In an $8.5 million court settlement, a Brainerd doctor and clinic have admitted that they negligently provided methadone to a patient who injected the potent medication and caused a car wreck on the drive home that killed two people.

But the liability insurers for Dr. John Stroemer and his Pinnacle methadone clinic are now arguing that they aren’t responsible for the settlement amount, and so it’s not clear when the families will receive payment.

Nevertheless, the families of the victims, Carlton County road workers Zachary Gamache and Mitchell Lingren, feel a sense of justice over the public admission of negligence, said their attorney, Philip Sieff.

“Do they have cash in their pocket? No,” said Sieff, of the Robins Kaplan firm in Minneapolis. “But that wasn’t what this was all about in the first place … The families were highly motivated to try to bring to light what continues to be a serious problem” in how methadone is dispensed.

The October 2012 incident began when patient Vanessa Brigan drove 100 miles from her home in Cloquet to the Pinnacle clinic to receive methadone, a drug that helps people overcome addictions to opioids such as morphine but has addictive qualities and dangers of its own.

Despite knowing she wasn’t supposed to drive while taking methadone, Brigan injected the drug illicitly and tried to return home. Shortly before 9 a.m. Oct. 1, 2012, her car crossed the median on a rural stretch of Highway 210 and triggered a fatal three-car collision.

Brigan was sentenced in 2014 to six years in jail.

The victims’ families argued that Stroemer and clinic staff missed numerous signs, including needle marks on Brigan’s arms, that she was abusing the medication and represented a risk to drive home while under its influence.

Their case received a boost last September when Stroemer, and not just his clinic, were named as defendants, and the judge allowed the families to pursue punitive monetary damages for their suffering.

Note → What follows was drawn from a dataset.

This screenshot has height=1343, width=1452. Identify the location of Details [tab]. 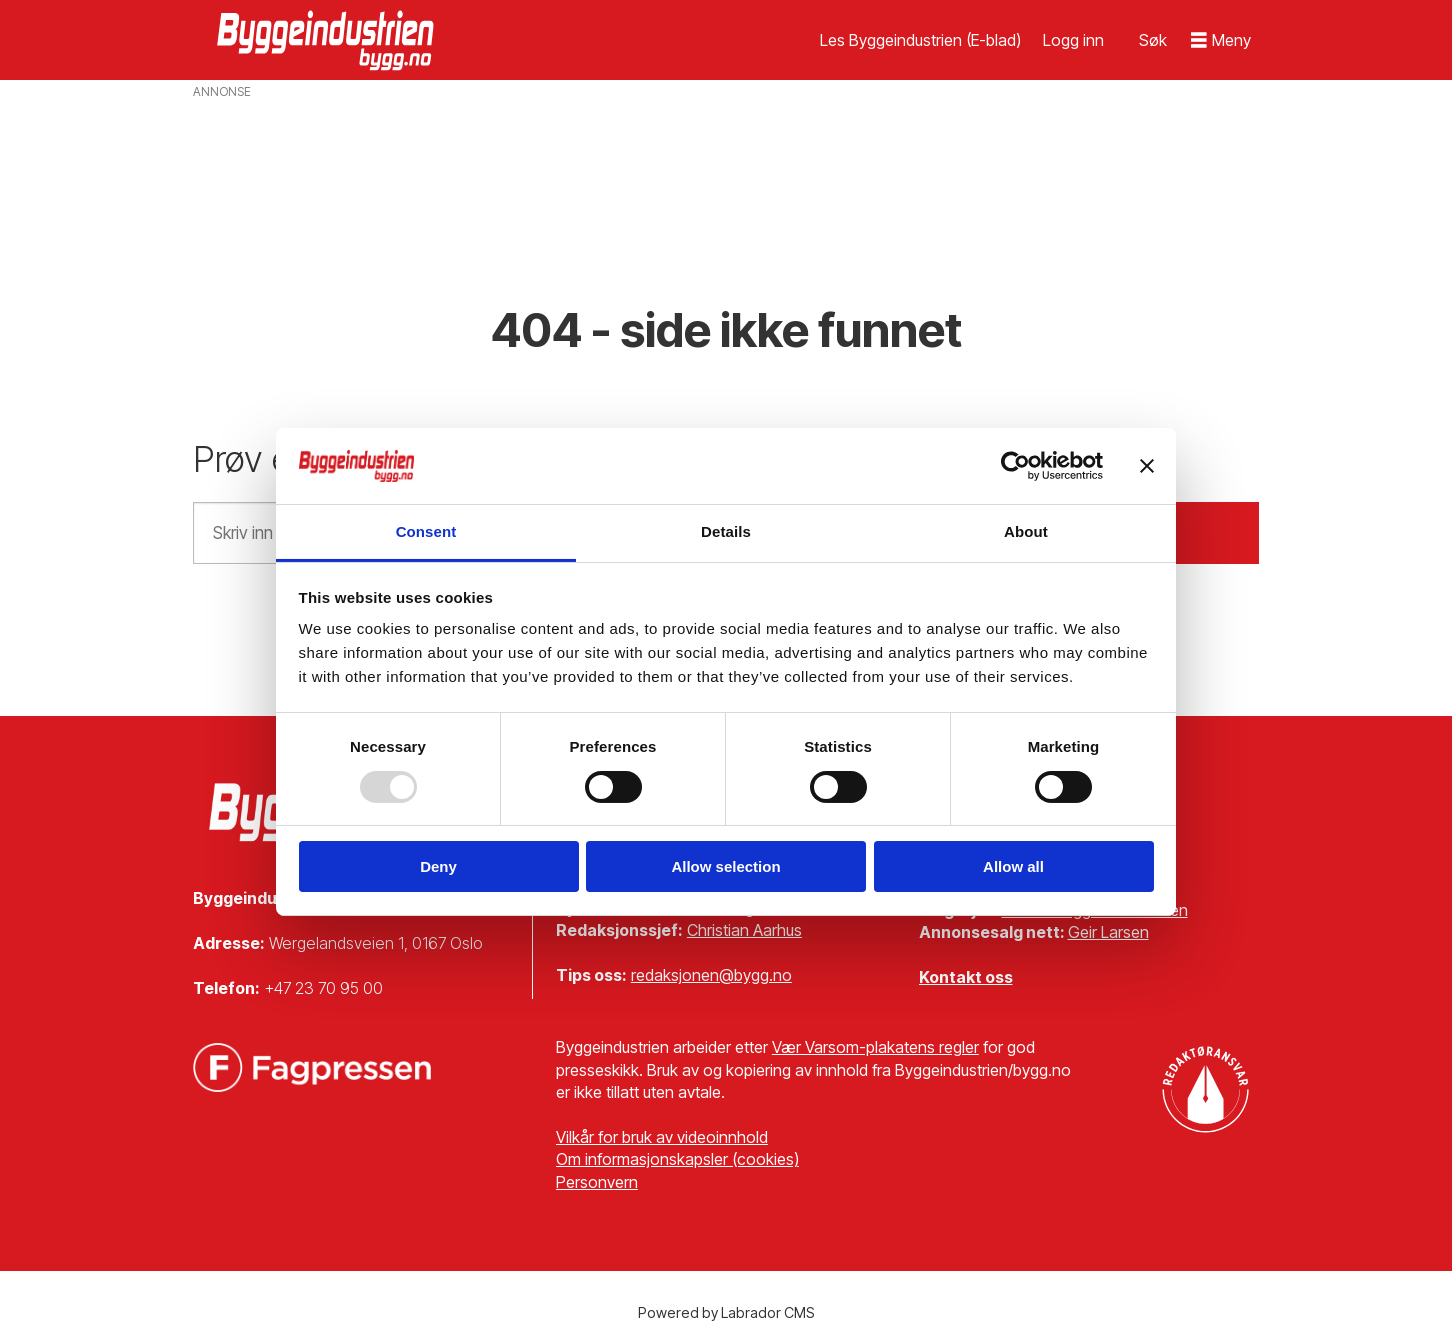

Under terms of the settlement, the Lingren family will receive 75 percent of the money because Lingren left behind a wife and children.

Sieff said he is pursuing legal remedies to compel payment by the two insurers — the Minnesota Joint Underwriting Association and West Bend Mutual Insurance Co.

Specially designated methadone clinics have taken on increased in importance in Minnesota in the wake of an increase in overprescribing and a spike in the number of patients addicted to legal prescription opioids and illegal ones such as heroin.

Some clinics have sustained disciplinary actions, though, for failing to assess and monitor patients before dispensing methadone, a synthetic drug that reduces cravings for opioids by occupying the same receptors in the brain that opioids target.

Sieff said he and his clients hope the public settlement will encourage safer prescribing practices statewide.